Obviamente os detalhes da operação estão mantidos em segredo. Porém documentos vazados há algumas semanas indicam que a OTAN está treinando as forças armadas de Kiev em solo ucraniano. Em recente comunicado o secretário-geral da organização militar Jens Stoltenberg destacou o provimento de bilhões de euros de apoio à Ucrânia desde o início da guerra em fevereiro de 2022. Ainda reafirmou que os países da OTAN treinaram milhares de soldados ucranianos e estão fornecendo mais jatos, tanques e veículos blindados para os ucranianos, a medida que estes se organizam para uma contraofensiva. Além disso, Jens Stoltenberg enfatizou que o lugar da Ucrânia é na OTAN e que a aliança militar está com a Ucrânia para auxiliá-la a obter os padrões da OTAN e confirmar seu ingresso na organização.
Autoridades da Ucrânia ecoam as afirmações da OTAN, como o secretário do Conselho Nacional de Segurança e Defesa da Ucrânia, Oleksiy Danilov. O secretário disse estar pronto para dar início à operação quando os comandantes calcularem que “podemos ter o melhor resultado naquele ponto da guerra”. Afirmou ainda: “temos que entender que essa oportunidade histórica que nos é dada – por Deus – ao nosso país não podemos perder, para que possamos nos tornar verdadeiramente um grande país europeu independente”. “Pode acontecer amanhã, depois de amanhã ou em uma semana”. Volodymyr Zelensky, inclusive, propôs uma coalização de caças ao Ocidente, similar à coalizão de tanques.

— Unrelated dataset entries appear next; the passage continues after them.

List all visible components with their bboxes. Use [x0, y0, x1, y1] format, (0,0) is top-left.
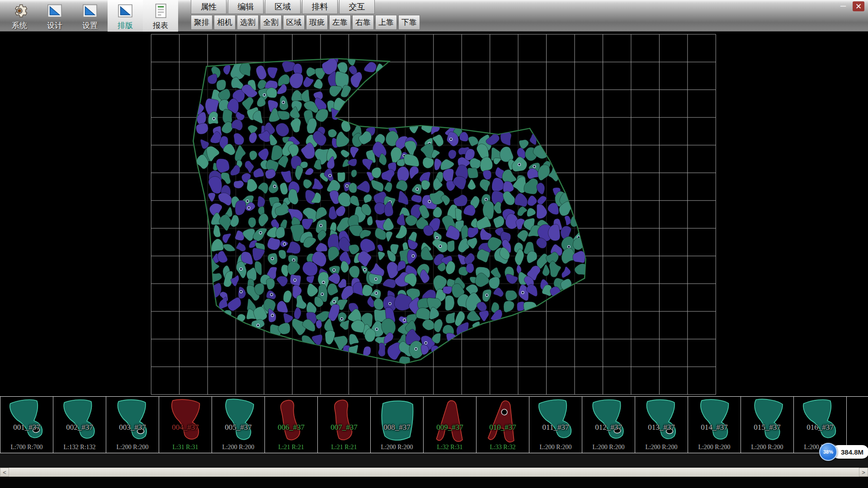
- piece-thumbnail-004_#37[interactable]: 004_#37L:31 R:31: [159, 397, 212, 453]
- piece-thumbnail-005_#37[interactable]: 005_#37L:200 R:200: [212, 397, 265, 453]
- piece-shape: [111, 398, 155, 444]
- piece-counts: L:132 R:132: [53, 444, 106, 451]
- piece-shape: [322, 398, 367, 444]
- piece-counts: L:200 R:200: [529, 444, 582, 451]
- toolbar-item-label: 报表: [153, 20, 168, 31]
- piece-thumbnail-003_#37[interactable]: 003_#37L:200 R:200: [106, 397, 159, 453]
- piece-counts: L:200 R:200: [741, 444, 793, 451]
- progress-indicator: 38% 384.8M: [819, 443, 868, 461]
- strip-gap: [0, 453, 868, 468]
- nesting-svg: [0, 32, 868, 396]
- toolbar-item-settings[interactable]: 设置: [72, 0, 108, 32]
- piece-thumbnail-006_#37[interactable]: 006_#37L:21 R:21: [264, 397, 318, 453]
- progress-percent-badge: 38%: [819, 443, 837, 461]
- tool-button-row: 聚排 相机 选割 全割 区域 瑕疵 左靠 右靠 上靠 下靠: [191, 15, 420, 30]
- piece-counts: L:200 R:200: [212, 444, 264, 451]
- piece-shape: [534, 398, 578, 444]
- piece-thumbnail-012_#37[interactable]: 012_#37L:200 R:200: [582, 397, 635, 453]
- piece-shape: [481, 398, 525, 444]
- piece-counts: L:32 R:31: [424, 444, 476, 451]
- nesting-canvas[interactable]: [0, 32, 868, 396]
- tool-button-defect[interactable]: 瑕疵: [306, 15, 328, 30]
- piece-counts: L:21 R:21: [265, 444, 317, 451]
- toolbar-item-design[interactable]: 设计: [37, 0, 72, 32]
- piece-shape: [58, 398, 102, 444]
- toolbar-item-report[interactable]: 报表: [143, 0, 178, 32]
- tool-button-camera[interactable]: 相机: [214, 15, 236, 30]
- piece-strip: 001_#37L:700 R:700002_#37L:132 R:132003_…: [0, 396, 868, 453]
- tool-button-region[interactable]: 区域: [283, 15, 305, 30]
- menu-tab-region[interactable]: 区域: [265, 0, 301, 14]
- minimize-button[interactable]: ─: [837, 1, 849, 11]
- piece-shape: [217, 398, 261, 444]
- scroll-right-button[interactable]: >: [859, 468, 868, 477]
- piece-shape: [269, 398, 314, 444]
- piece-thumbnail-008_#37[interactable]: 008_#37L:200 R:200: [370, 397, 424, 453]
- tool-button-cluster-nest[interactable]: 聚排: [191, 15, 212, 30]
- toolbar-item-nesting[interactable]: 排版: [108, 0, 143, 32]
- design-ruler-icon: [46, 2, 64, 20]
- piece-thumbnail-014_#37[interactable]: 014_#37L:200 R:200: [688, 397, 741, 453]
- toolbar-item-label: 排版: [118, 20, 133, 31]
- settings-ruler-icon: [81, 2, 99, 20]
- piece-counts: L:700 R:700: [0, 444, 53, 451]
- menu-tab-properties[interactable]: 属性: [191, 0, 226, 14]
- menu-tab-nesting[interactable]: 排料: [302, 0, 338, 14]
- piece-shape: [375, 398, 420, 444]
- piece-shape: [640, 398, 684, 444]
- close-button[interactable]: ✕: [853, 1, 864, 11]
- piece-counts: L:33 R:32: [476, 444, 529, 451]
- tool-button-cut-all[interactable]: 全割: [260, 15, 282, 30]
- system-gear-icon: [10, 2, 28, 20]
- piece-thumbnail-007_#37[interactable]: 007_#37L:21 R:21: [317, 397, 371, 453]
- window-controls: ─ ✕: [837, 1, 864, 11]
- piece-shape: [745, 398, 790, 444]
- piece-counts: L:200 R:200: [688, 444, 741, 451]
- piece-shape: [693, 398, 737, 444]
- memory-usage: 384.8M: [832, 445, 868, 459]
- toolbar-item-label: 系统: [12, 20, 27, 31]
- piece-shape: [164, 398, 208, 444]
- tool-button-align-bottom[interactable]: 下靠: [398, 15, 420, 30]
- piece-thumbnail-015_#37[interactable]: 015_#37L:200 R:200: [741, 397, 794, 453]
- tool-button-select-cut[interactable]: 选割: [237, 15, 259, 30]
- toolbar-item-label: 设置: [82, 20, 98, 31]
- report-icon: [151, 2, 170, 20]
- toolbar: 系统 设计 设置 排版 报表 属性: [0, 0, 868, 32]
- nesting-ruler-icon: [116, 2, 134, 20]
- piece-thumbnail-011_#37[interactable]: 011_#37L:200 R:200: [529, 397, 582, 453]
- piece-thumbnail-002_#37[interactable]: 002_#37L:132 R:132: [53, 397, 106, 453]
- piece-shape: [587, 398, 631, 444]
- menu-tab-edit[interactable]: 编辑: [228, 0, 264, 14]
- piece-thumbnail-009_#37[interactable]: 009_#37L:32 R:31: [423, 397, 476, 453]
- piece-shape: [428, 398, 472, 444]
- scroll-left-button[interactable]: <: [0, 468, 9, 477]
- app-toolbar: 系统 设计 设置 排版 报表: [2, 0, 178, 32]
- toolbar-item-label: 设计: [47, 20, 62, 31]
- menu-tab-row: 属性 编辑 区域 排料 交互: [191, 0, 420, 14]
- piece-shape: [5, 398, 49, 444]
- piece-counts: L:21 R:21: [318, 444, 370, 451]
- tool-button-align-right[interactable]: 右靠: [352, 15, 374, 30]
- piece-shape: [798, 398, 843, 444]
- toolbar-item-system[interactable]: 系统: [2, 0, 37, 32]
- piece-counts: L:200 R:200: [371, 444, 423, 451]
- piece-thumbnail-013_#37[interactable]: 013_#37L:200 R:200: [635, 397, 688, 453]
- menu-tab-interact[interactable]: 交互: [339, 0, 375, 14]
- piece-thumbnail-001_#37[interactable]: 001_#37L:700 R:700: [0, 397, 53, 453]
- tool-button-align-top[interactable]: 上靠: [375, 15, 397, 30]
- horizontal-scrollbar[interactable]: < >: [0, 468, 868, 477]
- piece-counts: L:200 R:200: [635, 444, 688, 451]
- piece-counts: L:31 R:31: [159, 444, 212, 451]
- piece-counts: L:200 R:200: [582, 444, 635, 451]
- tool-button-align-left[interactable]: 左靠: [329, 15, 351, 30]
- menu-area: 属性 编辑 区域 排料 交互 聚排 相机 选割 全割 区域 瑕疵 左靠 右靠 上…: [191, 0, 420, 30]
- piece-counts: L:200 R:200: [106, 444, 159, 451]
- piece-thumbnail-010_#37[interactable]: 010_#37L:33 R:32: [476, 397, 529, 453]
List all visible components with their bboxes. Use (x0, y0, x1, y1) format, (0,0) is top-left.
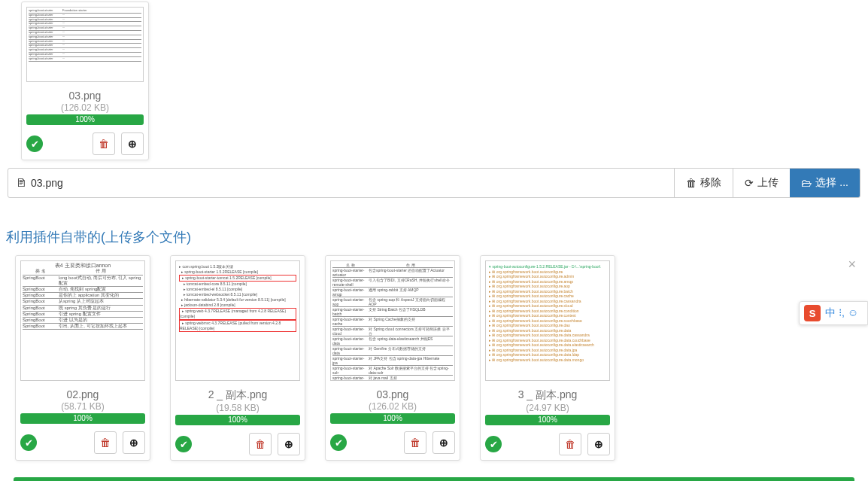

No lado russo, ciente da possível nova ofensiva, já ocorreu mobilização e treinamento de trezentos mil reservistas, além da aceleração da produção de armamentos e organização quantidades significativas de equipamento e munições. Tropas russas estão posicionadas no leste da Ucrânia e começaram a avançar para diversas regiões ao longo de uma frente de 724 quilômetros.
A derrota ucraniana em Bakhmut e a possível ofensiva da OTAN sugerem a intensificação do confronto neste momento e nas próximas semanas, mas avanços e retrocessos de ambos os lados são difíceis de prever. O que parece estar em jogo agora é que governo de Volodymyr Zelensky precisa mostrar aos cidadãos, às forças armadas da Ucrânia e aos aliados ocidentais que é capaz romper as linhas russas e justificar seu papel de fantoche do Ocidente. Logo, o malogro da terceira ofensiva pode sim trazer novos rumos para a guerra.
*Caio Bugiato é professor de ciência política e relações internacionais da UFRRJ e do programa de pós-graduação em relações internacionais da UFABC.